WHAT YOU SHOULD DO> All entries must be transcribed exactly, down to the last character.

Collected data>
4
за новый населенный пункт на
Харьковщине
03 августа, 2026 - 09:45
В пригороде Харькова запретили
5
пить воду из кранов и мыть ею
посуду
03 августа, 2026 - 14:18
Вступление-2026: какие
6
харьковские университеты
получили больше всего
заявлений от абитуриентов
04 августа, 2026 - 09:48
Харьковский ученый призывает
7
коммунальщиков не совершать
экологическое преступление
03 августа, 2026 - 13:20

EXERCISE SOLUTION>
4
за новый населенный пункт на
Харьковщине
03 августа, 2026 - 09:45
В пригороде Харькова запретили
5
пить воду из кранов и мыть ею
посуду
03 августа, 2026 - 14:18
Вступление-2026: какие
6
харьковские университеты
получили больше всего
заявлений от абитуриентов
04 августа, 2026 - 09:48
Харьковский ученый призывает
7
коммунальщиков не совершать
экологическое преступление
03 августа, 2026 - 13:20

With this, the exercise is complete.